Rob Malouf

Rob Malouf of San Diego State University will speak at the UCSD Linguistics Department Colloquium on January 31, 2011, at 2:00 pm in AP&M 4301.

Information and Evolution in Morphology

Cross-linguistically, inflectional morphology exhibits a spectacular range of complexity in both the structure of individual words and the organization of systems that words participate in. One approach to understanding the evident variety of this syntagmatic and pardigmatic complexity is to develop taxonomies of the attested strategies for organizing words and paradigms. One can identify common, uncommon, and unattested strategies, generating speculation about why what occurs occurs and why what doesn't doesn't.

In this talk, I will discuss the consequences of an alternative approach to morphological complexity which directly quantifies the difficulty that a system poses for language users (rather than lexicographers) in information theoretic terms. The average, or expected, entropy of a paradigm is the uncertainty in guessing the realization for a particular cell of the paradigm of a particular lexeme (given knowledge of the possible exponents). This gives one measure of the complexity of a morphological system -- systems with more exponents and more inflection classes will in general have higher expected entropy -- but it presupposes a problem that speakers will never encounter. In order to know that a lexeme exists, the speaker must have heard at least one wordform, so in the worst case a speaker will be faced with predicting a wordform based on knowledge of one other wordform of that lexeme. Thus a better measure of morphological complexity is the expected conditional entropy, the average uncertainty in guessing the realization of one randomly selected cell in the paradigm of a lexeme given the realization of one other randomly selected cell.

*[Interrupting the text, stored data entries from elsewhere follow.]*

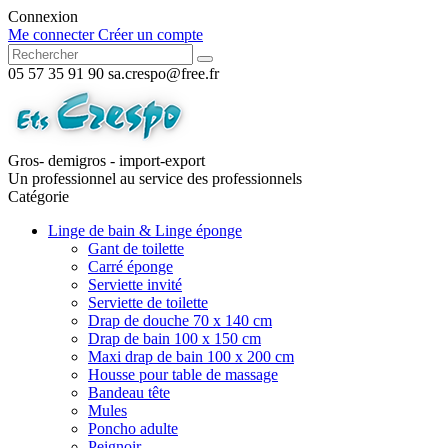
Connexion
Me connecter
Créer un compte
05 57 35 91 90
sa.crespo@free.fr
Gros- demigros - import-export
Un professionnel au service des professionnels
Catégorie
Linge de bain & Linge éponge
Gant de toilette
Carré éponge
Serviette invité
Serviette de toilette
Drap de douche 70 x 140 cm
Drap de bain 100 x 150 cm
Maxi drap de bain 100 x 200 cm
Housse pour table de massage
Bandeau tête
Mules
Poncho adulte
Peignoir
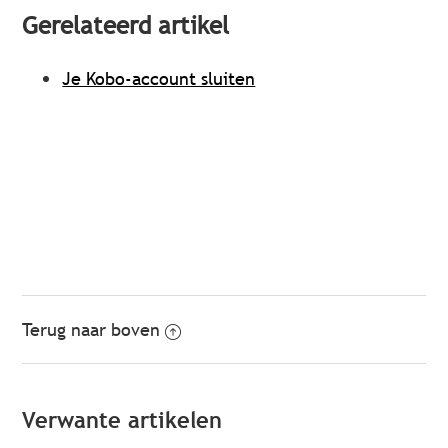
Gerelateerd artikel
Je Kobo-account sluiten
Terug naar boven
Verwante artikelen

Viewed from this information theoretic perspective, languages which appear to differ greatly in their morphological complexity -- the number of exponents, inflectional classes, and principal parts -- can actually be quite similar in terms of the challenge they pose for a language user who already knows how the system works.

This line of inquiry immediately poses two challenges: we need methods for measuring and comparing the entropy of paradigms, and we need to account for the mechanism by which languages come to have uniformly low paradigm entropy. This talk will describe a series of computational simulations aimed at addressing these two problems. The hypothesis is that speakers' need to produce previously unseed wordforms serves as a strong evolutionary pressure on language, which in turn leads morphological systems to develop in the direction of low paradigm entropy. To test this, I constructed a simple agent-based computational simulation, along the lines of Kirby's (2002) Iterated Learning model. Given a few basic assumptions, I trace the evolution of (simulated) languages as they are transmitted through successive generations of speakers and learners until a stable system is reached. Beginning with a language with very high paradigm entropy, much simpler systems develop quite quickly. While these systems are simple in the sense of having low paradigm entropy (typically very close to 0), they are generally complex in the ways that real morphological systems are. Thus, general constraints on language learning and use coupled with the view that language is a complex adaptive system provide an indirect explanation a typological regularity found across many languages.